LIM: Large Interpolator Model for Dynamic Reconstruction¶

Conference: CVPR 2025
arXiv: 2503.22537
Code: Provided on the project page
Area: 3D Vision
Keywords: 4D reconstruction, triplane interpolation, feed-forward, mesh tracking, causal consistency

TL;DR¶

This paper proposes LIM, the first feed-forward, category-agnostic dynamic 4D asset reconstruction model, which achieves high-quality continuous-time interpolation and mesh tracking with consistent topology in seconds by interpolating between implicit triplane representations via a Transformer and introducing a causal consistency loss.

Background & Motivation¶

Background: Existing 4D reconstruction methods are either limited to specific categories (e.g., humans, animals) or rely on slow optimization methods (requiring minutes to hours). LRM (Large Reconstruction Model) has demonstrated the potential of feed-forward methods in static 3D reconstruction.

Limitations of Prior Work: Although methods like L4GM achieve feed-forward 4D reconstruction, they can only reconstruct discrete keyframes and fail to continuously interpolate over time. Additionally, Gaussian mixture representations struggle to establish correspondences across time steps, making them unable to output tracked meshes ready for production pipelines.
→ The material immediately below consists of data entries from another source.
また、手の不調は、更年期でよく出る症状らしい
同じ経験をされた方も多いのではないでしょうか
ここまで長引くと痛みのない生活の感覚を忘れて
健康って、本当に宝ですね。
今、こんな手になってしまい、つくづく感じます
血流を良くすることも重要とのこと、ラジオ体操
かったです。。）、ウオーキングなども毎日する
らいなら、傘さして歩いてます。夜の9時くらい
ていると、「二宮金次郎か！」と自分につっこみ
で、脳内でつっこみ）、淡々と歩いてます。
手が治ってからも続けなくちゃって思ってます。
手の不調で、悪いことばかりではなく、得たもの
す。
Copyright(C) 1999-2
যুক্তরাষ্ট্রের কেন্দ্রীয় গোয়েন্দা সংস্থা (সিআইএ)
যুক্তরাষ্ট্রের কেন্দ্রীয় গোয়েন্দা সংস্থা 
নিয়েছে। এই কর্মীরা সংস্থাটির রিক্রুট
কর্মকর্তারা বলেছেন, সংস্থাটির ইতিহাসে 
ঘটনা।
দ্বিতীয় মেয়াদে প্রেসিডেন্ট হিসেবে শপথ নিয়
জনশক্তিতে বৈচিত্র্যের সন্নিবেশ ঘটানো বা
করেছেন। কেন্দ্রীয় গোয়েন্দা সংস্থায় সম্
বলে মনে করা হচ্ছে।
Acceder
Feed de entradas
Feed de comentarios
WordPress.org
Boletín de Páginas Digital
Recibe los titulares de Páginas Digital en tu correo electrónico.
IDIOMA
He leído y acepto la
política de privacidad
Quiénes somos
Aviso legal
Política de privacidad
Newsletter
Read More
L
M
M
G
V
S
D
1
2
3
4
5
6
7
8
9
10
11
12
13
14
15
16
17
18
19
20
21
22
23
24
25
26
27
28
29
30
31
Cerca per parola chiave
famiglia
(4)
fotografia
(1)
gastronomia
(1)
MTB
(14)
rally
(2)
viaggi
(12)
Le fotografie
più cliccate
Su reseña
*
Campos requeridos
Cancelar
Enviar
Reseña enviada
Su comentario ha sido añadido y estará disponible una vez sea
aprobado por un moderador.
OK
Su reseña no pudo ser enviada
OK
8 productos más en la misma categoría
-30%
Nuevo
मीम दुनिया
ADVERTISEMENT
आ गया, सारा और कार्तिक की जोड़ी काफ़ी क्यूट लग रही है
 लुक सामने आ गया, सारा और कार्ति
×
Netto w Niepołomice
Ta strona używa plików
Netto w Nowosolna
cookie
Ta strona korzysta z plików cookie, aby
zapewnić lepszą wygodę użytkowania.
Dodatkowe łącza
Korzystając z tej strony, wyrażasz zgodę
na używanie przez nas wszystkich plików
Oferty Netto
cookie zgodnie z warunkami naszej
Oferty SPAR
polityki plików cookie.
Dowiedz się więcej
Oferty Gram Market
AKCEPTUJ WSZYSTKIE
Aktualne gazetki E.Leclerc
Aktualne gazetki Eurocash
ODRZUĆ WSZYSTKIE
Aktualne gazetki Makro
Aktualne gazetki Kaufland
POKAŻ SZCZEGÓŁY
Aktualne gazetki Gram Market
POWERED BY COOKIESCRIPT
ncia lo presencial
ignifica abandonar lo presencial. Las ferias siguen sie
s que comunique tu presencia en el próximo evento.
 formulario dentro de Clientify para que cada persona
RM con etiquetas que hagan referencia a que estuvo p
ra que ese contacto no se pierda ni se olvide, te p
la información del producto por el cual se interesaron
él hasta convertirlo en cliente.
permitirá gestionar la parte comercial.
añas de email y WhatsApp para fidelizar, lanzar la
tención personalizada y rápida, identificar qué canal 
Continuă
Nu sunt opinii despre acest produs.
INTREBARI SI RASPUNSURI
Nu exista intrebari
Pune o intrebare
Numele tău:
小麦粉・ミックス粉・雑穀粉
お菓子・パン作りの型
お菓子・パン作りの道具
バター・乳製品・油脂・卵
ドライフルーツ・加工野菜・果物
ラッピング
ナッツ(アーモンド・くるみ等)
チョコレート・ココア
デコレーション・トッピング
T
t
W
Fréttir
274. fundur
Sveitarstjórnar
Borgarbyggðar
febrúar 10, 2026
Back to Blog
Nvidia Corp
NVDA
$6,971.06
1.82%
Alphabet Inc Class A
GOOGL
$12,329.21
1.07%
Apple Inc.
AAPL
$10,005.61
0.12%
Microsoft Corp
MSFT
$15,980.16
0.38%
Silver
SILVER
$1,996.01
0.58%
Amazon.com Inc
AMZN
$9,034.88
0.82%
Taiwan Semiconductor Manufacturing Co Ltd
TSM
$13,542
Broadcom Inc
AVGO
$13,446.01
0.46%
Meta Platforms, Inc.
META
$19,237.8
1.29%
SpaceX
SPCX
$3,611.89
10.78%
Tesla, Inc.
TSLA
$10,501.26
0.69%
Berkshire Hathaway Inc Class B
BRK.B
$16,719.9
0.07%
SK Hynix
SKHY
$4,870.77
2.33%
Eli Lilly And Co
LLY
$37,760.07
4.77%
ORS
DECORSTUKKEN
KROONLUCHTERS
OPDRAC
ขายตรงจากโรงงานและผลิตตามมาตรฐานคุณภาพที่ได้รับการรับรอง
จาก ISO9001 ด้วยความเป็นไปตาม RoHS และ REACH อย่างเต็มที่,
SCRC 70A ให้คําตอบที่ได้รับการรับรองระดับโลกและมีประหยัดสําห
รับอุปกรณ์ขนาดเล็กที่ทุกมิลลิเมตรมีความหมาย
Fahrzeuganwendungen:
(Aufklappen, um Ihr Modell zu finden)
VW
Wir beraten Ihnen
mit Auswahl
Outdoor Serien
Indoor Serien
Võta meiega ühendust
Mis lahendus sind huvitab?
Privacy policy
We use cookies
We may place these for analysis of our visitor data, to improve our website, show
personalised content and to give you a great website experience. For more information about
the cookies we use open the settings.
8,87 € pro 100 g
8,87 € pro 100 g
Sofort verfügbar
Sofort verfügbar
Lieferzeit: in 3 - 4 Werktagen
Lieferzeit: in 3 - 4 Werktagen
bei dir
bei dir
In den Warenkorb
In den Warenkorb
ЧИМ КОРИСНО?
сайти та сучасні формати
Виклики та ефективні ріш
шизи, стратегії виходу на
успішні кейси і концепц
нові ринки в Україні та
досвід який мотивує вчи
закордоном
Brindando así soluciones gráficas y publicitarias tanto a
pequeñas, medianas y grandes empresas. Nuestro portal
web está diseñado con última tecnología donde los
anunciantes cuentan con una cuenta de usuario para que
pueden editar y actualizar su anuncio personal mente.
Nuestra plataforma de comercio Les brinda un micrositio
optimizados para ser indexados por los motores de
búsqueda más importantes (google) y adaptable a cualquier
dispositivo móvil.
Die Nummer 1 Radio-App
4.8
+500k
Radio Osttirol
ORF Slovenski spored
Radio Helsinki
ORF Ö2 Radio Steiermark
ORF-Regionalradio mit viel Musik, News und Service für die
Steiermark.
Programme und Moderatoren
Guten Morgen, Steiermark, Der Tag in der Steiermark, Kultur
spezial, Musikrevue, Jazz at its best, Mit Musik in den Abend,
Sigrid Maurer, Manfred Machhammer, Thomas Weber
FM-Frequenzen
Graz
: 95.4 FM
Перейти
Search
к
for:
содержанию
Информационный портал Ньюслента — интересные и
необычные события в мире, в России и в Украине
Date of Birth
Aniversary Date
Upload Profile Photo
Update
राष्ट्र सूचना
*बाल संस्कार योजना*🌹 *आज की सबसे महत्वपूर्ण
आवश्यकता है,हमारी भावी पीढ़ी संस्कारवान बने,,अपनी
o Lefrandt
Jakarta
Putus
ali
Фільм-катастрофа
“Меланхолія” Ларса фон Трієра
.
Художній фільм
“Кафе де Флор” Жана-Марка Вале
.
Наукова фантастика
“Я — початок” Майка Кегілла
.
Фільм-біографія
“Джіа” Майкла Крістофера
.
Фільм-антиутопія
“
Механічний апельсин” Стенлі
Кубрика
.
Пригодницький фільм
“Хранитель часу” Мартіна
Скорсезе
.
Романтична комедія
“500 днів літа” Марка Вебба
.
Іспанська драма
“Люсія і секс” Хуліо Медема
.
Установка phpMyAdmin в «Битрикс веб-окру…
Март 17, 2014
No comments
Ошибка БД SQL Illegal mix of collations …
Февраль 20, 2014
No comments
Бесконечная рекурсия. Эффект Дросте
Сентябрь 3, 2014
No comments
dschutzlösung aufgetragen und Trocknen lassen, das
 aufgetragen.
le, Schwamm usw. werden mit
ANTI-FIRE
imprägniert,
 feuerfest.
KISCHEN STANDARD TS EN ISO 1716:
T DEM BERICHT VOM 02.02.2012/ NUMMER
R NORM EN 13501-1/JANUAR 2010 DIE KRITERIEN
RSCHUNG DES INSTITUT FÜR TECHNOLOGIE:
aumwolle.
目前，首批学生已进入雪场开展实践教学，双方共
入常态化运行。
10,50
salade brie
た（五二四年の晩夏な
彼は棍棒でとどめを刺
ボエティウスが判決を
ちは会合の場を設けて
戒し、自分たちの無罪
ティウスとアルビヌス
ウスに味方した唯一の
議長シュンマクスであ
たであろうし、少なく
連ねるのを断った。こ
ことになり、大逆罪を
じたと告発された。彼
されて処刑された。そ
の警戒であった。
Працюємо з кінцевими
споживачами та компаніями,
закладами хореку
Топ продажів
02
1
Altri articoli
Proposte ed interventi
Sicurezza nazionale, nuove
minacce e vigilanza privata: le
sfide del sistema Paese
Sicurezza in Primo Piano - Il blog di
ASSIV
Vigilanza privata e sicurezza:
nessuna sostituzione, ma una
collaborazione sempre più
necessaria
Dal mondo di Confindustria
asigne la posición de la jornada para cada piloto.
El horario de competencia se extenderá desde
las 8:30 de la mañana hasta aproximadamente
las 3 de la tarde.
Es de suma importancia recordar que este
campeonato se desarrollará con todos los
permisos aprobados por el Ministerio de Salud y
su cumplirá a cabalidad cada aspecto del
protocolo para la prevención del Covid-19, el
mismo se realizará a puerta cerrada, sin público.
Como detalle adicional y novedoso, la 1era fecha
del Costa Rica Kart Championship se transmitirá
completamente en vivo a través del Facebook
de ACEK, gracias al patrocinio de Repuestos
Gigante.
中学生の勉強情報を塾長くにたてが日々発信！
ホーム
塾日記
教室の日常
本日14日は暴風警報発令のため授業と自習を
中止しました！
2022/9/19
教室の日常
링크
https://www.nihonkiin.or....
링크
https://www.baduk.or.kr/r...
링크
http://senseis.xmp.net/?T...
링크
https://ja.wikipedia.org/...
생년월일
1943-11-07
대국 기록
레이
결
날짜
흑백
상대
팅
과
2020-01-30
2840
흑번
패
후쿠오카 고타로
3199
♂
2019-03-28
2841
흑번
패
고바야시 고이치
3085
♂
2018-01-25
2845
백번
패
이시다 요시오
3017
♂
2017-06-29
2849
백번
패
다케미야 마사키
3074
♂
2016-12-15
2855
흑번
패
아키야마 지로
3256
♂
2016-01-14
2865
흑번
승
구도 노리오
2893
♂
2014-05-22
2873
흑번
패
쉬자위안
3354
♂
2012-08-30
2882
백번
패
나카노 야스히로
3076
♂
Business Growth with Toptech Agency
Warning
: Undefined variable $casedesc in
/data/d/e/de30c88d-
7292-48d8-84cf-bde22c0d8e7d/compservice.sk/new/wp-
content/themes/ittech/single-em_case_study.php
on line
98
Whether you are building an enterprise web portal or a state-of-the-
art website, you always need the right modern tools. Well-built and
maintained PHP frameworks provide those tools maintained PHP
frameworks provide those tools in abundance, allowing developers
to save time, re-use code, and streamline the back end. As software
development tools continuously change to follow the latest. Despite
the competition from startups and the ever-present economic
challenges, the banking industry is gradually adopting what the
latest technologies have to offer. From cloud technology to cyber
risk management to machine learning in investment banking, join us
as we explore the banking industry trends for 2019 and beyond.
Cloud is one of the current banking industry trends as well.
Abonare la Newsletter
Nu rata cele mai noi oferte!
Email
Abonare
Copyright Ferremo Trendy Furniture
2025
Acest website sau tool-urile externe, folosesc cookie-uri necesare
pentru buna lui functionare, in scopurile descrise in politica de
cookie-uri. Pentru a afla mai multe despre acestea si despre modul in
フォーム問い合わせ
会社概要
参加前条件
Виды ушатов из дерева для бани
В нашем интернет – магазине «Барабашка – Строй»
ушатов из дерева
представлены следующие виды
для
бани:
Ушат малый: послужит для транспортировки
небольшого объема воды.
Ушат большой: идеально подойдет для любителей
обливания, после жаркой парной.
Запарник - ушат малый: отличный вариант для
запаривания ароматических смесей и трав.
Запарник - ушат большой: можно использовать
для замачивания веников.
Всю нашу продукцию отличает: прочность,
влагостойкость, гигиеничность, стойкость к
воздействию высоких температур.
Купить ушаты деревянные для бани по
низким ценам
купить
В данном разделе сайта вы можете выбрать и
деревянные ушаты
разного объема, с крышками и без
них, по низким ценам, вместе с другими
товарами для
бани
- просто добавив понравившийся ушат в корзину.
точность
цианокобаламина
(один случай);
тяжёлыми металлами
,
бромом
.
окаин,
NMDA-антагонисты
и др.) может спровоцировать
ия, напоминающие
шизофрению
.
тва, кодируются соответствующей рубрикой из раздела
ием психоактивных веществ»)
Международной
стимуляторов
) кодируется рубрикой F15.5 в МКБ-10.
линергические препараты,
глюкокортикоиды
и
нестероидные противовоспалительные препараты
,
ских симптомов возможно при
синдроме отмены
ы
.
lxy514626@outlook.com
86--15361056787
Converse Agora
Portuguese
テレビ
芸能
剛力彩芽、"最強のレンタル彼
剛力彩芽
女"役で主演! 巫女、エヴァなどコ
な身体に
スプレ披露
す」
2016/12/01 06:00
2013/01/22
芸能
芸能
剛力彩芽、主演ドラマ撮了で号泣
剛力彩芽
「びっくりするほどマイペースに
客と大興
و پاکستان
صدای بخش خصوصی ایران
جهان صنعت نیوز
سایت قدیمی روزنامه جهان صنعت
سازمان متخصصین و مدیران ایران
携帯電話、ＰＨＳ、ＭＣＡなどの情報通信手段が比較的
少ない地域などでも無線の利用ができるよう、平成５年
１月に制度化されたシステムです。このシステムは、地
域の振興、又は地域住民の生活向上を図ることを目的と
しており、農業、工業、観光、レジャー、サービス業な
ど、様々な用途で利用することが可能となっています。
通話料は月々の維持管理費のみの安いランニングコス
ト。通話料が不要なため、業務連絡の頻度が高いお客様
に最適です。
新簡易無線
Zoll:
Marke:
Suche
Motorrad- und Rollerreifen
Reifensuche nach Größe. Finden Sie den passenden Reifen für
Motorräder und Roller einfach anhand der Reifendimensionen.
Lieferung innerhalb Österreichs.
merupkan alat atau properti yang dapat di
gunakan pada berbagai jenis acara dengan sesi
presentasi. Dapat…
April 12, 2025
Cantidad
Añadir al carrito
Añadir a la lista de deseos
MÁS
Key Challenge: Production environments require time-varying mesh sequences with fixed topology and shared UV textures, which existing methods cannot directly output.

Key Insight: To learn temporal interpolation within LRM's triplane representation space, rather than in the image space or parameter space.

Core Idea: To perform cross-attention interpolation between the triplane features of two keyframes using a Transformer, combined with a causal consistency loss to achieve continuous-time generalization.

Method¶

Overall Architecture¶

Encoders each keyframe's multi-view images into triplane representations using a pre-trained multi-view LRM.
LIM takes the LRM intermediate features \(\mathcal{F}_k\) of the \(k\)-th frame, the image \(\mathcal{I}_{k+1}\) of the \((k+1)\)-th frame, and the interpolation time \(\alpha \in [0,1]\).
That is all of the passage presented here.